What does it take to get nominated by the Academy in the areas of production design, costume design, as well as hair and makeup — not to mention cinematography and editing?
If you take Wes Anderson’s “The Grand Budapest Hotel” as an example, it takes a love letter to a bygone era that never really existed except in the minds of the filmmaker, his characters — and the artists who crafted its eccentric, meticulous look and its rich visual mix of historic reality and storybook whimsy.
Most of the film was shot in and around Görlitz, a town in eastern Germany on the Polish border, more than 200 kilometers from the nearest major production facilities in Berlin.
“Wes almost wanted it to be like we were a repertory company landing on the moon and rediscovering creativity in that place,” says set decorator Anna Pinnock. “We had to do a lot of sourcing locally, which I think really added something to the film, because we were looking in unusual places, like in people’s attics in villages.”
The bulk of the filming took place in the defunct department store Görlitzer Warenhaus, which depicts the titular spa resort — located in the fictional Alpine Republic of Zubrowka — in two distinct eras: the age of pre-World War II splendor and the period of late-’60s Iron Curtain decline.
The film’s offices were on the top floor, and production designer Adam Stockhausen transformed the store’s atrium into the hotel’s lobby, with portions walled off to create other hotel sets, as well as the work spaces for the various crafts departments.
For longshots of the exterior, the art department built a 14-by-7-foot miniature at Studio Babelsberg in Potsdam.
As is traditional on an Anderson film, wardrobe and makeup were not given trailers in which to prepare the actors. “Wes likes to keep it in a very contained space, so he can visit very easily and the actors can come and go without any difficulties,” says hair and makeup department head Frances Hannon, who’s worked with Anderson on four films, beginning with 1998’s “Rushmore.”
Hannon developed a shorthand with costume designer Milena Canonero on two previous Anderson films, 2004’s “The Life Aquatic With Steve Zissou” and 2007’s “The Darjeeling Limited.”
Some things could go unspoken, but, “of course, we talk about color all the time,” Hannon says. “Because, for example, one wouldn’t want to make (Ralph Fiennes’ character) Gustave a redhead and then give him a purple suit.” For the elderly women romanced by Gustave, “every blonde hair on their heads was chosen to be the right shade to work with their costume colors.”
Members of the hair and makeup crew were generally not allowed to step onto the set to touch up their handiwork, which ranged from a vast array of wigs and false moustaches to Harvey Keitel’s body tattoos and Saoirse Ronan’s Mexico-shaped facial birthmark.
“Once you finish your work, the artist become Wes,” Hannon says. “He doesn’t want the interference breaking into that make-believe world.”
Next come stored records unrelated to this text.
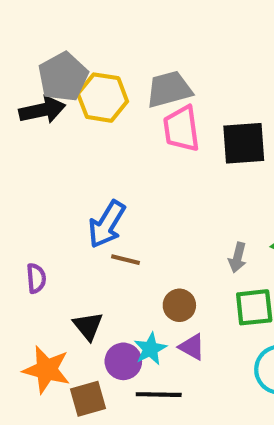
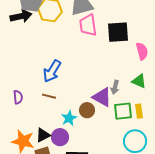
brown line: (125, 260) -> (49, 96), moved
black triangle: (88, 326) -> (43, 135), moved, turned 42
purple triangle: (192, 347) -> (102, 97), moved, size x1.5
cyan star: (150, 349) -> (69, 118), moved

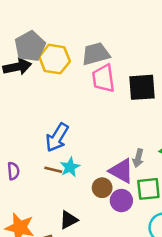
cyan star: (69, 118) -> (70, 167), moved
black triangle: (43, 135) -> (69, 220), moved
purple circle: (60, 137) -> (121, 201), moved

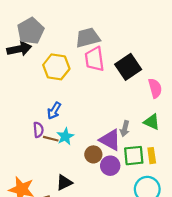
yellow hexagon: (55, 59) -> (56, 67), moved
black square: (142, 87) -> (128, 67), turned -30
blue arrow: (57, 138) -> (54, 111), size x0.7
purple semicircle: (13, 171) -> (38, 130), moved

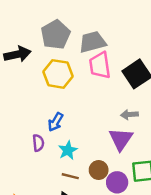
gray pentagon: (30, 31) -> (56, 35), moved
gray arrow: (125, 129) -> (129, 115), moved, turned 72
brown line: (51, 139) -> (70, 176), moved
purple triangle: (110, 140) -> (121, 139), moved, turned 35

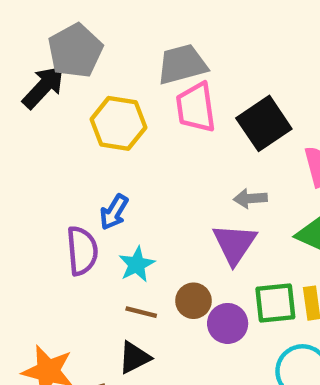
gray pentagon: (56, 35) -> (75, 51), moved
black arrow: (17, 54) -> (43, 87), turned -35
purple semicircle: (38, 143) -> (82, 251), size x1.5

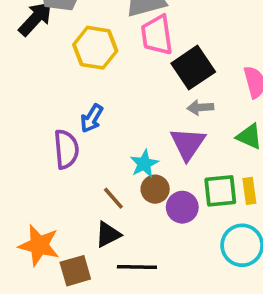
black square: (264, 123) -> (193, 68), moved
cyan star: (137, 264) -> (144, 164), moved
brown line: (141, 312) -> (113, 198), turned 35

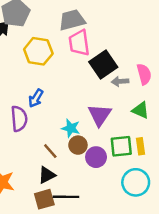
gray arrow: (200, 107) -> (120, 81), moved
cyan star: (144, 164) -> (71, 128), turned -30
brown square: (75, 271) -> (44, 199), moved

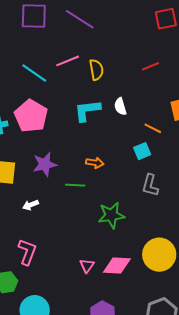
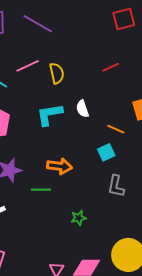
orange arrow: (95, 163) -> (60, 166), size x1.4
green star: (111, 215) -> (79, 218), size x0.6

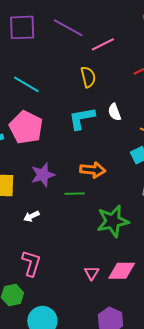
pink line: (28, 66) -> (103, 44), moved
green star: (79, 218) -> (113, 221), size x2.0

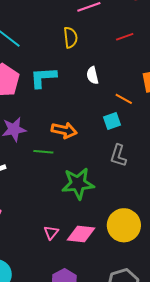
cyan L-shape: (82, 118) -> (43, 77), moved

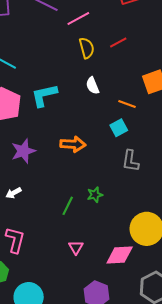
yellow semicircle: (70, 38) -> (87, 48), moved
green line: (43, 152) -> (68, 206), moved, turned -60
green star: (78, 184) -> (95, 195), size x0.5
pink diamond: (81, 234) -> (120, 255), moved

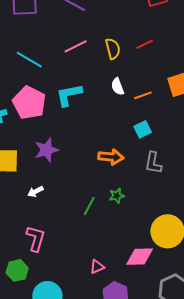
pink line: (78, 18) -> (76, 46), moved
orange line: (127, 104) -> (143, 95), moved, turned -42
orange arrow: (73, 144) -> (111, 157), moved
pink triangle: (76, 247) -> (97, 267), moved, turned 35

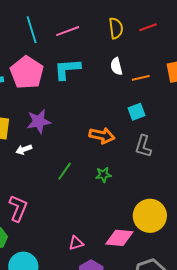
pink line: (76, 46) -> (68, 31), moved
cyan line: (29, 60) -> (32, 30), turned 36
white arrow: (35, 192) -> (24, 150), moved
green line: (89, 206) -> (65, 171), moved

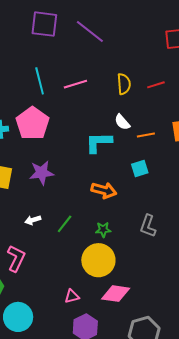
white semicircle: (116, 66) -> (122, 122), turned -30
cyan L-shape: (67, 69) -> (99, 142), moved
gray L-shape: (143, 146) -> (148, 226), moved
white arrow: (24, 150) -> (33, 220), moved
yellow circle: (150, 216) -> (98, 260), moved

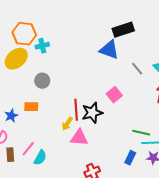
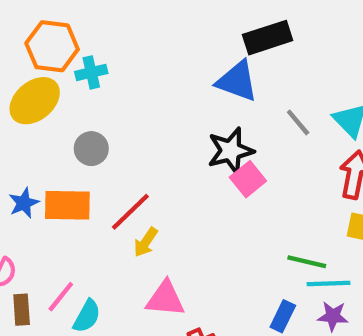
orange rectangle: (31, 107) -> (67, 205), size x1.5
red line: (76, 110) -> (130, 212), moved, turned 50
black star: (92, 113) -> (231, 151), moved
blue star: (11, 116) -> (24, 203), moved
pink triangle: (79, 138) -> (165, 299), moved

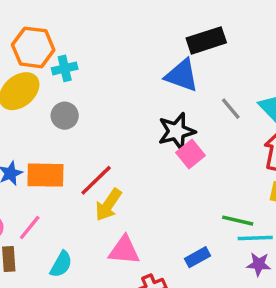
gray circle: (91, 149) -> (65, 116), moved
yellow arrow: (146, 242) -> (108, 205), size x1.4
pink line: (61, 297) -> (30, 228), moved
blue rectangle: (283, 316) -> (198, 257), moved, turned 35

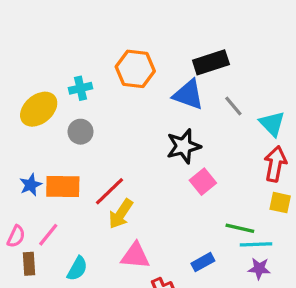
orange hexagon: (33, 47) -> (135, 69), moved
gray line: (231, 109) -> (233, 106), moved
pink square: (191, 154) -> (203, 182), moved

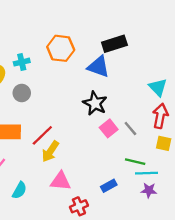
gray line: (233, 106) -> (130, 128), moved
black star: (184, 146) -> (95, 103), turned -30

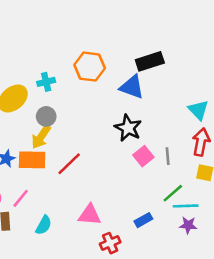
gray line: (130, 128) -> (168, 156), turned 35
yellow arrow: (50, 151) -> (41, 137), moved
green line: (135, 162) -> (173, 193), turned -54

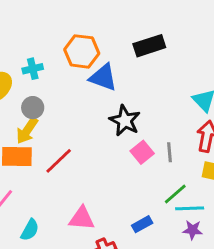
blue triangle: (132, 87) -> (103, 77), moved

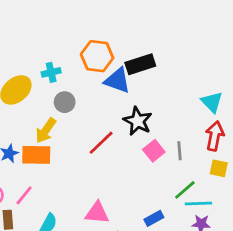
black rectangle: (149, 46) -> (140, 64), moved
gray circle: (33, 108) -> (65, 102), moved
red line: (59, 161) -> (101, 143), moved

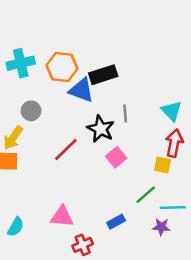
cyan cross: (51, 72) -> (21, 63), moved, size x1.5
gray line: (180, 151) -> (125, 113), moved
yellow square: (219, 168) -> (163, 165), moved
cyan line: (198, 203) -> (173, 208), moved

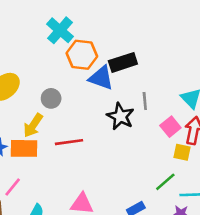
cyan cross: (21, 63) -> (60, 30), moved, turned -36
red line: (66, 150) -> (69, 142), moved, turned 36
pink square: (116, 157) -> (170, 127), moved

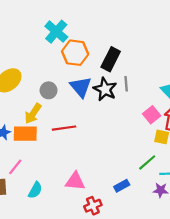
black rectangle: (123, 62) -> (111, 59), turned -45
blue triangle: (101, 78) -> (81, 87), moved, turned 30
gray line: (145, 101) -> (126, 84), moved
black star: (120, 116) -> (105, 89), moved

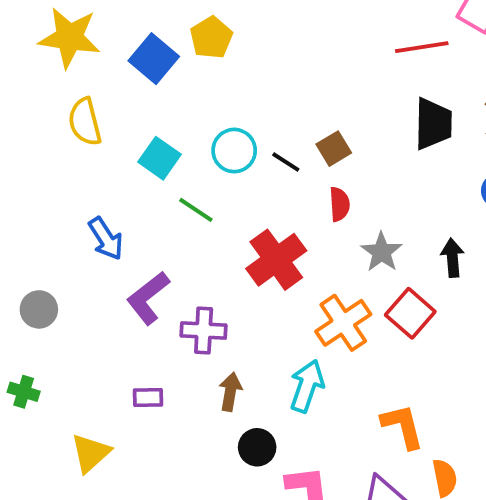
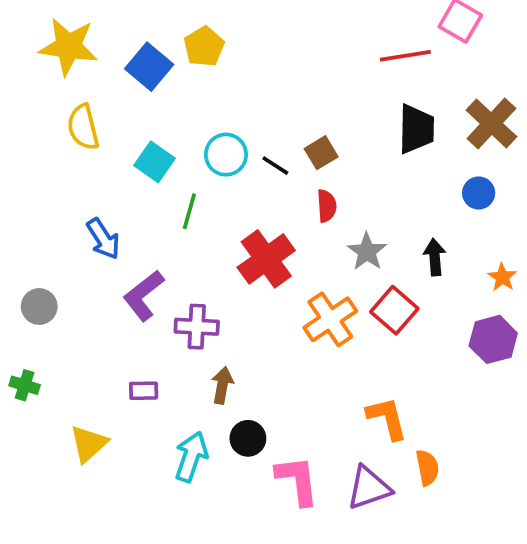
green line: (196, 210) -> (189, 211), turned 72
cyan arrow: (307, 386) -> (191, 457), moved

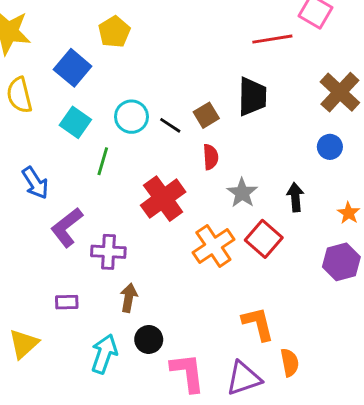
blue square: (149, 67) -> (73, 68), moved
black trapezoid: (416, 129) -> (252, 97), moved

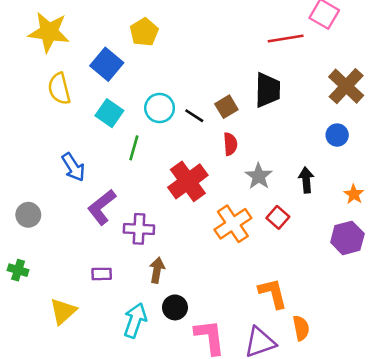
red square: (264, 239) -> (278, 217), size x0.7

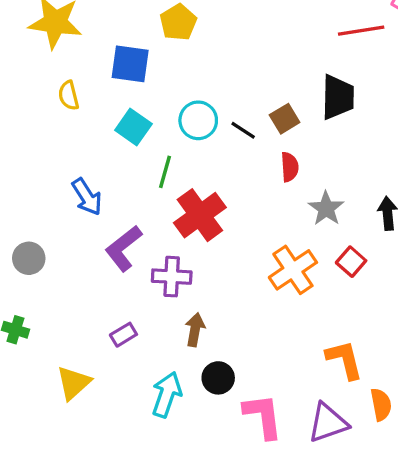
blue square: (107, 64) -> (130, 64), turned -32
yellow semicircle: (59, 89) -> (69, 95), size x0.7
red cross: (188, 181) -> (200, 215), moved
purple rectangle: (102, 274) -> (123, 335), turned -30

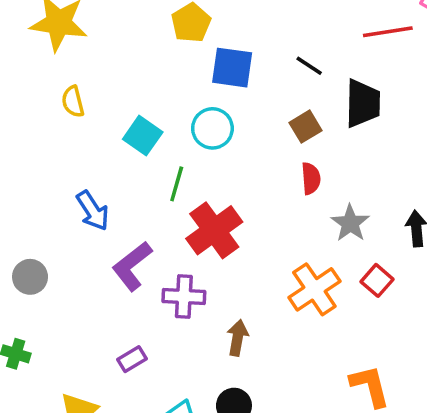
blue square: (130, 64) -> (232, 68), moved
black line: (243, 130) -> (309, 66), moved
brown arrow: (195, 330) -> (238, 338), moved

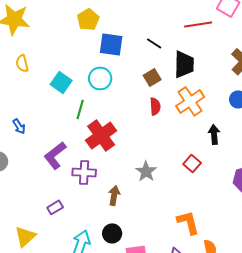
blue arrow: (93, 211) -> (19, 126), moved, size x0.7
gray star: (350, 223) -> (146, 171), moved
orange cross: (314, 289) -> (190, 101), moved

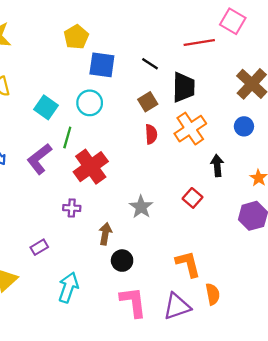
purple L-shape: (55, 155) -> (39, 159), moved
purple cross: (84, 172) -> (72, 208), size x0.7
black circle: (112, 233) -> (122, 261), moved

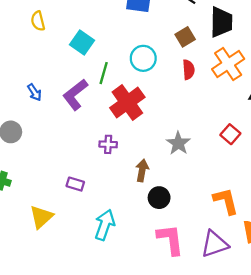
cyan circle: (90, 103) -> (143, 58), moved
purple rectangle: (39, 247) -> (75, 184), turned 48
Anderson made an exception with Tilda Swinton, allowing Hannon on the set to dab away the sweat caused by the elaborate prosthetic makeup that transformed the now-54-year-old actress into the wealthy 84-year-old widow Madame D.
The task of aging Swinton was headed by prosthetic makeup designer Mark Coulier, who won an Oscar for turning Meryl Streep into British prime minister Margaret Thatcher in 2011’s “The Iron Lady.” It took more than four hours to apply the 11 silicon prosthetics and Hannon’s various wig pieces on Swinton.
Although Coulier had six to seven weeks to prep, he never got to test the completed makeup on Swinton with the hair and costume during pre-production. The test day was the first of Swinton’s three days on the film, during which they got shots of her lying dead on the floor and in a coffin.
“There’s a certain benefit to having some kind of spontaneity happen on the day,” Coulier says. “Sometimes things can get labored. You can do a test makeup months before something shoots, and people would pick holes in it and you have to re-sculpt it.”